Material for this exercise —
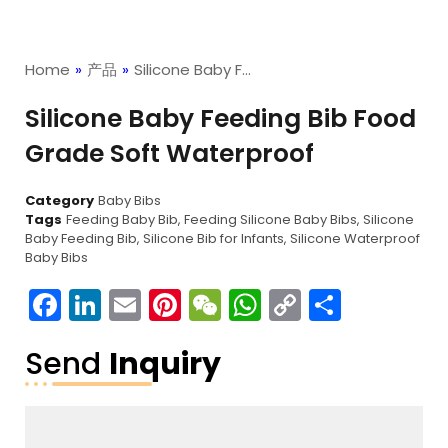
Home
»
产品
»
Silicone Baby F…
Silicone Baby Feeding Bib Food
Grade Soft Waterproof
Category
Baby Bibs
Tags
Feeding Baby Bib
,
Feeding Silicone Baby Bibs
,
Silicone
Baby Feeding Bib
,
Silicone Bib for Infants
,
Silicone Waterproof
Baby Bibs
Facebook
LinkedIn
Email
Pinterest
WeChat
WhatsApp
Copy
分
Link
享
Send
Inquiry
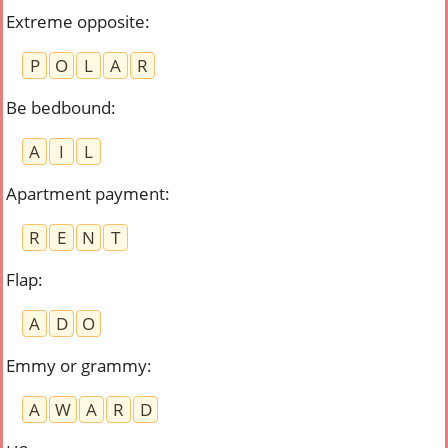
Extreme opposite
:
P
O
L
A
R
Be bedbound
:
A
I
L
Apartment payment
:
R
E
N
T
Flap
:
A
D
O
Emmy or grammy
:
A
W
A
R
D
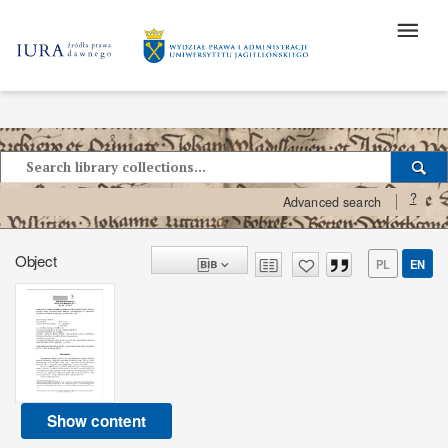
?
Advanced search
Object
PL
EN
Show content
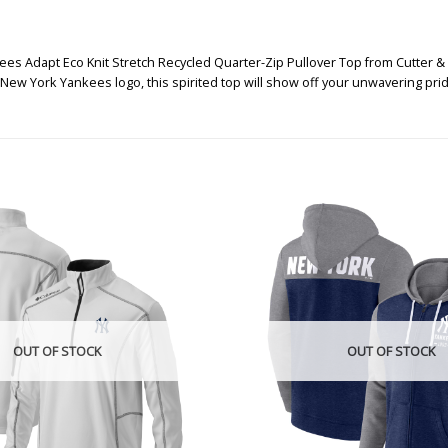
es Adapt Eco Knit Stretch Recycled Quarter-Zip Pullover Top from Cutter & 
 New York Yankees logo, this spirited top will show off your unwavering pri
OUT OF STOCK
OUT OF STOCK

Prompt — Search the data for the word "Feeding" and copy each line where it appears.

Exercise answer —
Silicone Baby Feeding Bib Food
Feeding Baby Bib
Feeding Silicone Baby Bibs
Baby Feeding Bib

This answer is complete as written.